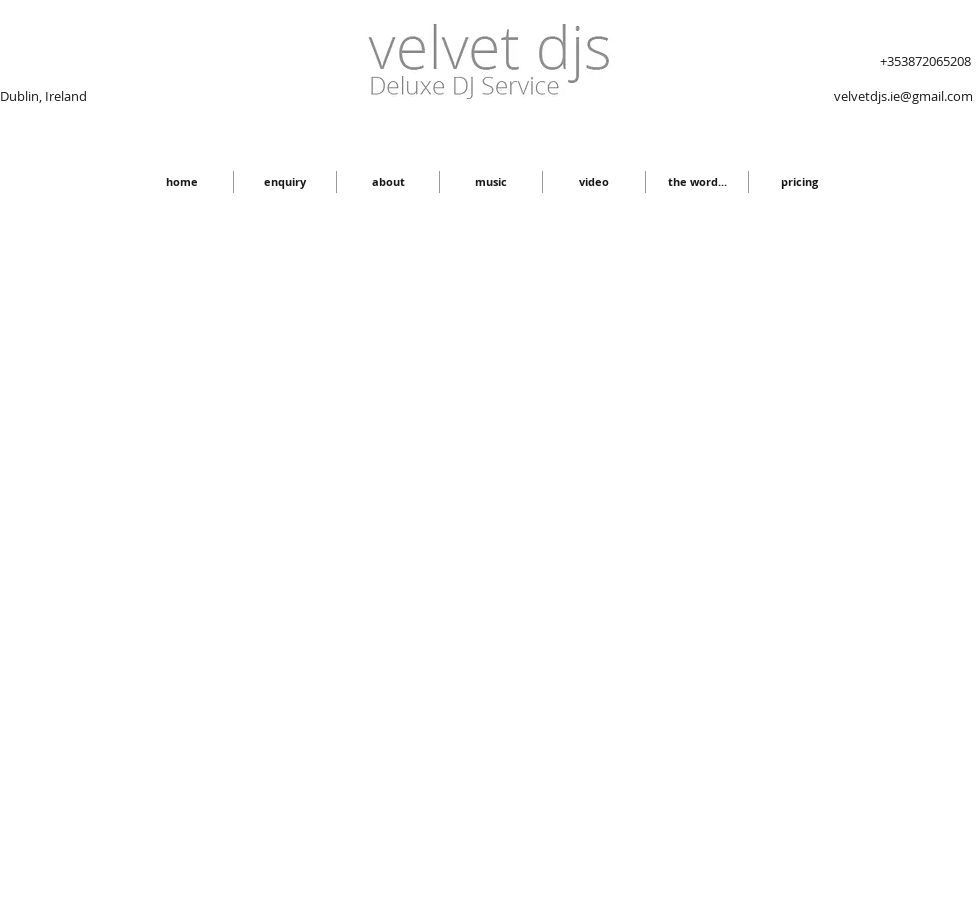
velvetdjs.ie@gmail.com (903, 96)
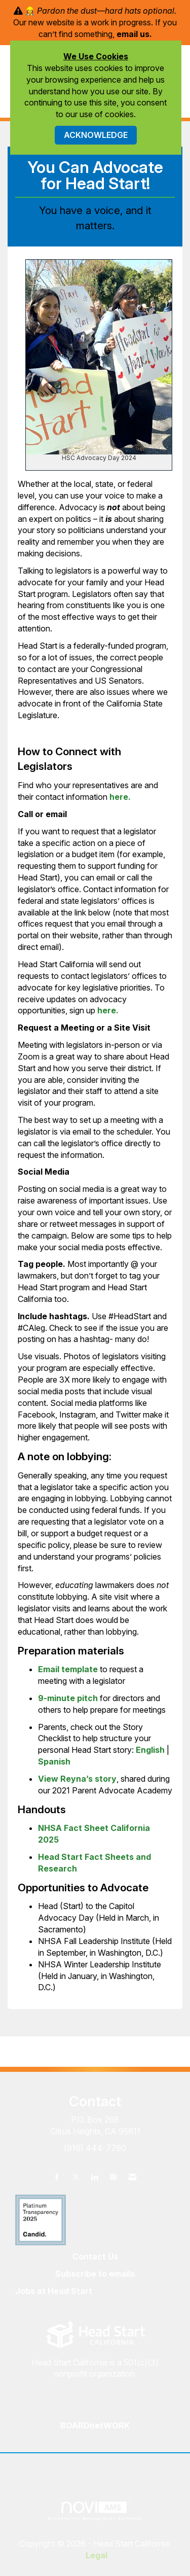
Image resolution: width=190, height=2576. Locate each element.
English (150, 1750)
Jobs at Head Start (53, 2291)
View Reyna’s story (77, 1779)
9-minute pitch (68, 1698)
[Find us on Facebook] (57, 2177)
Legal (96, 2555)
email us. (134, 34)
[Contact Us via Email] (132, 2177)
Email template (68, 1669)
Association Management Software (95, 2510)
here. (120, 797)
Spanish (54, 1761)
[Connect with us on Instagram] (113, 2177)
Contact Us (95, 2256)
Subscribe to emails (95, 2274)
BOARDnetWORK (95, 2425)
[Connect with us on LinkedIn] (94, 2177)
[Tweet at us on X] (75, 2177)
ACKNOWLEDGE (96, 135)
* * *
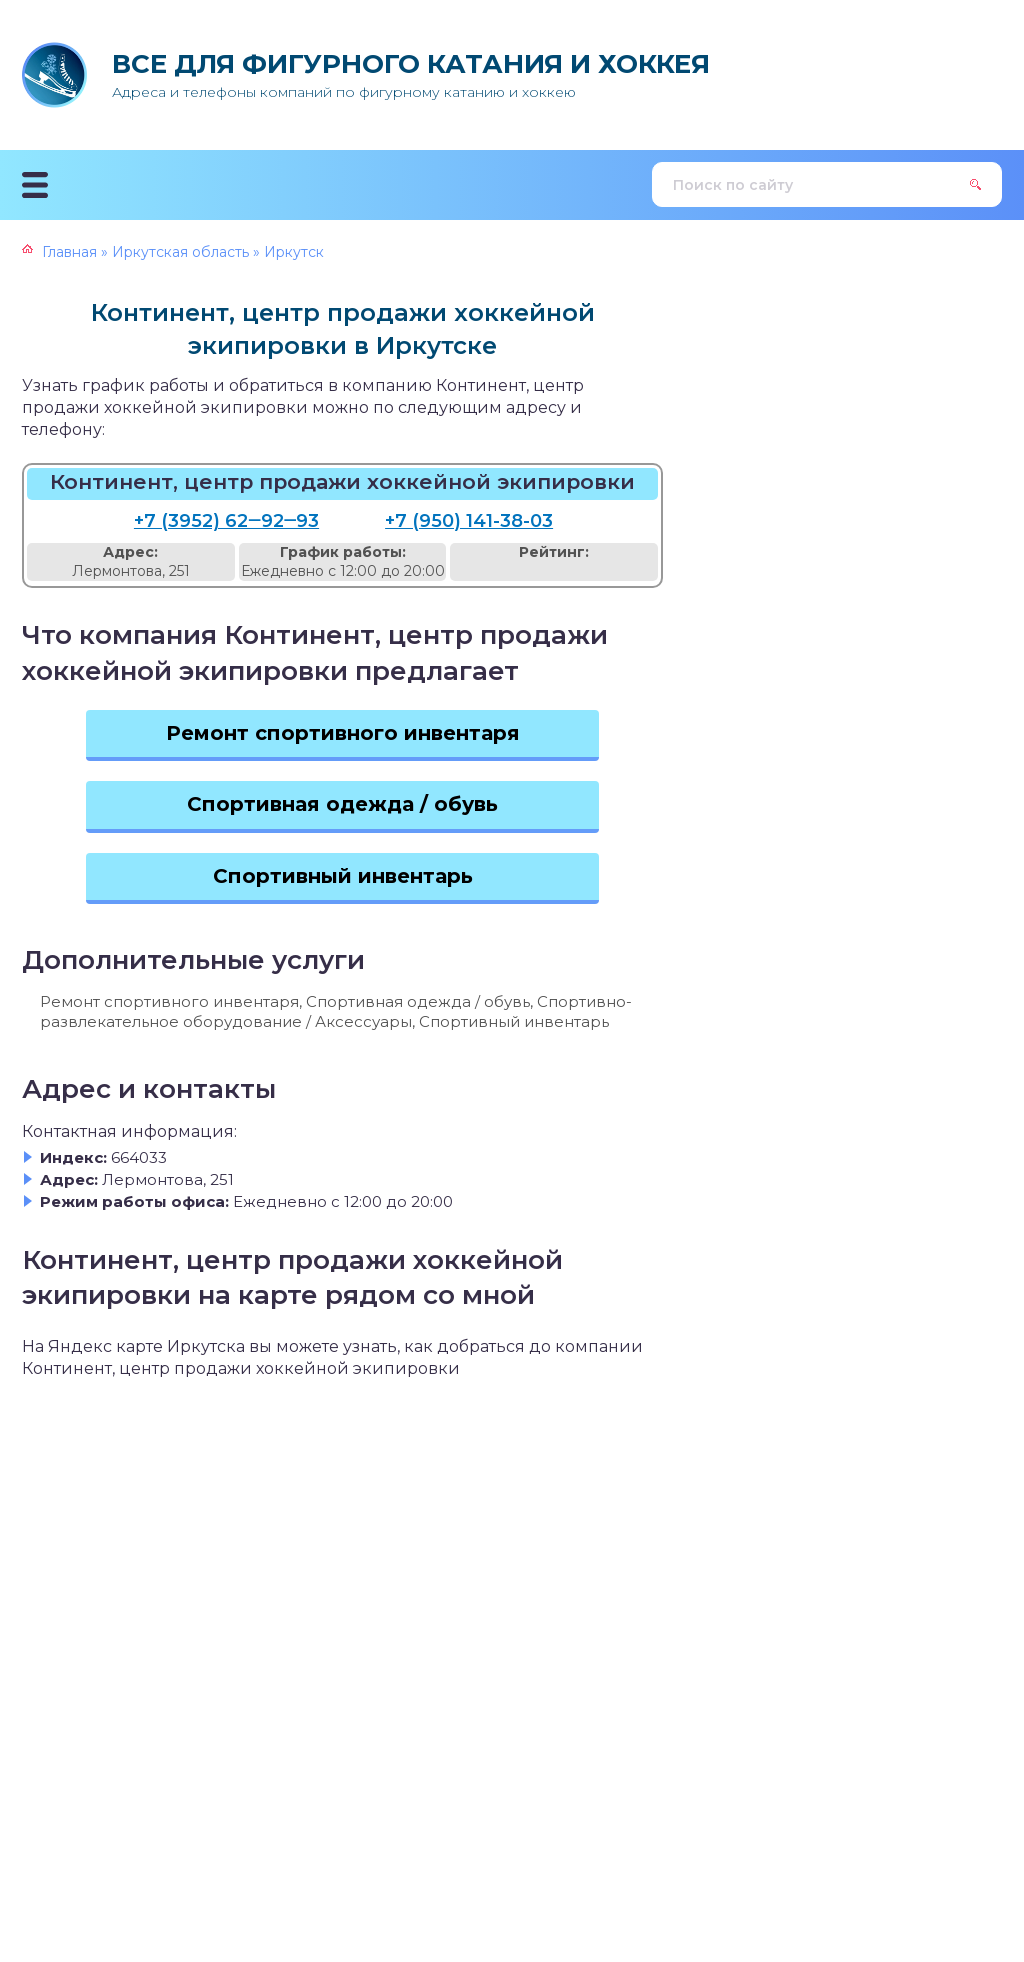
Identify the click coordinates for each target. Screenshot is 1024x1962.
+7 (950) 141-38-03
---
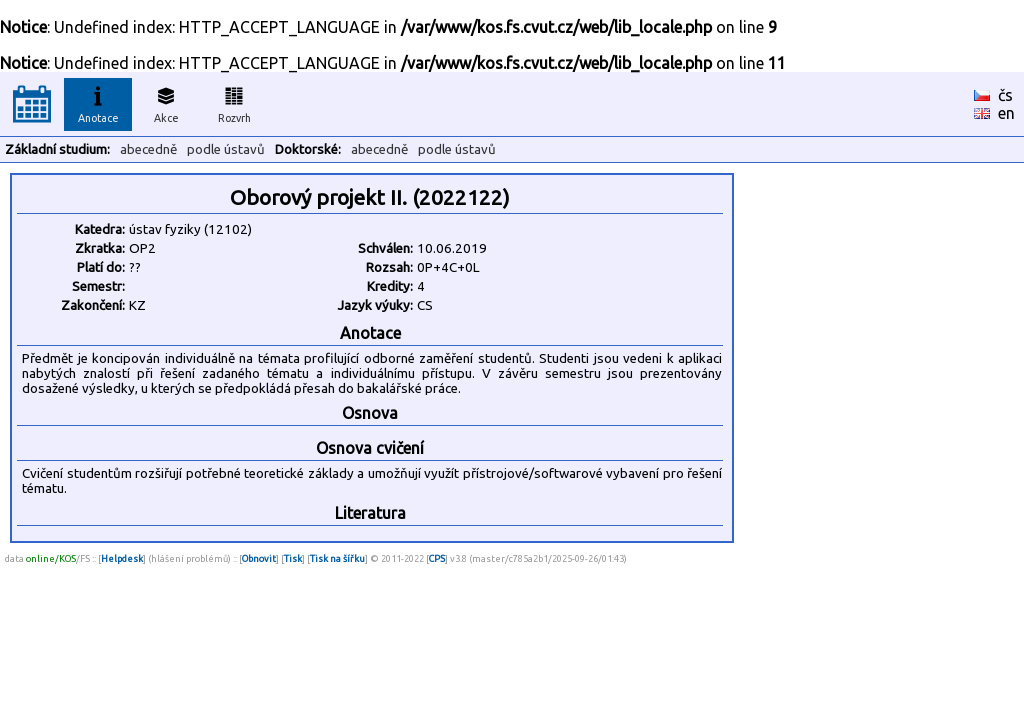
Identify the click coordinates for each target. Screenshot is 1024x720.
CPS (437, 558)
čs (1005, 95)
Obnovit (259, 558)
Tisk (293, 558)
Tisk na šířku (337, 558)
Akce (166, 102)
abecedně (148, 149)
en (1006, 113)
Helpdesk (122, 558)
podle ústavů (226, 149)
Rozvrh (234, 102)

ASSIGNMENT: Give again, word for word, every line of the listing above from the one with "email us. (134, 34)" to the one with "ACKNOWLEDGE (96, 135)", both inclusive, and nothing beyond them.

RESPONSE TO THIS EXERCISE:
email us. (134, 34)
[Contact Us via Email] (132, 2177)
Email template (68, 1669)
Association Management Software (95, 2510)
here. (120, 797)
Spanish (54, 1761)
[Connect with us on Instagram] (113, 2177)
Contact Us (95, 2256)
Subscribe to emails (95, 2274)
BOARDnetWORK (95, 2425)
[Connect with us on LinkedIn] (94, 2177)
[Tweet at us on X] (75, 2177)
ACKNOWLEDGE (96, 135)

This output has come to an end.